The two former officials also expressed dismay over an approval by the Senate that links a revitalization of the Joint Comprehensive Plan of Action to issues not related to the original agreement. “Earlier this month, the U.S. Senate, including members of Biden’s Democratic Party, passed a measure asking that a deal with Iran should also cover non-nuclear-related issues — an almost-certain dealbreaker,” they regretted.
They also said, “Though negotiations on the essence of the deal are effectively concluded, the Europeans are trying to break a deadlock on the issue that continues to snarl the works: the U.S. designation of the Iranian Revolutionary Guard Corps as a foreign terrorist organization. This designation is a largely symbolic measure with little or no relation to the dispute over the nuclear program. Washington and Tehran would be foolish to allow domestic ideological positions to sabotage a nuclear deal that managed — against heavy odds — to survive the presidency of Donald Trump.”
“It is irrational to let nuclear deal that survived the Trump presidency to elude.”
As EU foreign policy chief Solana was leading the nuclear talks with Iran on behalf of the European trio -Germany, France, Britain – the U.S., Russia and China before he was replaced by Catherine Ashton in 2009.
Bildt and Solana defended the Europeans’ stance toward the JCPOA. They said Europe backed Barack Obama’s diplomatic overtures toward Tehran that resulted in the conclusion of the nuclear deal in July 2015. They also said they objected Trump’s unilateral pullout from the agreement in May 2018.
“Europeans supported President Barack Obama’s diplomatic efforts in Iran, protested Trump’s withdrawal from the Joint Comprehensive Plan of Action, and have now again been at the forefront of diplomatic efforts to end the nuclear crisis with Iran and avoid another disastrous war in the Middle East (West Asia). So it’s puzzling that, after running on a return to the nuclear deal and promising that “America is back,” Biden has been slow-walking diplomacy that U.S. allies strongly support.”

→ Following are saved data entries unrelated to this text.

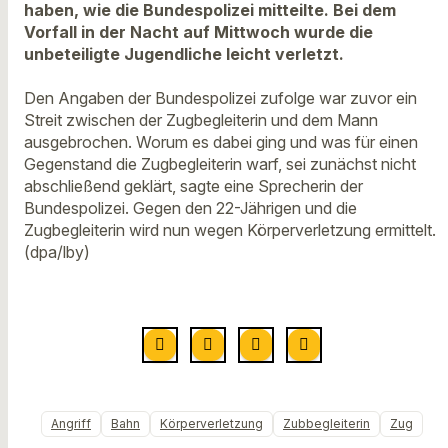
haben, wie die Bundespolizei mitteilte. Bei dem
Vorfall in der Nacht auf Mittwoch wurde die
unbeteiligte Jugendliche leicht verletzt.
Den Angaben der Bundespolizei zufolge war zuvor ein
Streit zwischen der Zugbegleiterin und dem Mann
ausgebrochen. Worum es dabei ging und was für einen
Gegenstand die Zugbegleiterin warf, sei zunächst nicht
abschließend geklärt, sagte eine Sprecherin der
Bundespolizei. Gegen den 22-Jährigen und die
Zugbegleiterin wird nun wegen Körperverletzung ermittelt.
(dpa/lby)
Angriff
Bahn
Körperverletzung
Zubbegleiterin
Zug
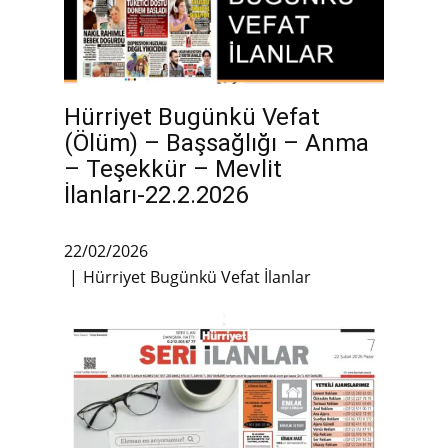
Hürriyet Bugünkü Vefat
(Ölüm) – Başsağlığı – Anma
– Teşekkür – Mevlit
İlanları-22.2.2026
22/02/2026
Hürriyet Bugünkü Vefat İlanlar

Fearing to antagonize the opponents of the JCPOA in the runup to the midterm congressional election, the Biden administration is hesitant to delist the IRGC from the FTO list. But Bildt and Solana warn the losses of a failure to put the JCPOA on the right track are “much bigger” than angering the opponents.
“The common refrain is that he is ‘playing it safe’ on Iran ahead of the upcoming midterms. But frankly, being the president under whose watch efforts to contain Iran’s nuclear efforts succeeded would be a much bigger hit for Biden and the Democrats in advance of the 2024 elections,” they said.
Iran has been insisting that even if the nuclear deal is not revived, it has no intention to build nuclear arms. Such a principle falls within a fatwa (decree) issued by the Leader of the Islamic Revolution Ayatollah Ali Khamenei that states producing, stockpiling and using weapons of mass destructions (WMDs), including nuclear weapons, is haram (religiously banned).
The two former senior European officials concluded their article by drawing a comparison between Iran and the Soviet Union, saying, “The West did not make arms control agreements with the Soviet Union because we endorsed the country’s leadership or sought to normalize relations. We did it because it benefited our national security. The same is true with respect to Iran. Biden must seriously consider the costs of his passivity vis-a-vis Iran and find a way forward — or we may find ourselves in another conflict that no one asked for.”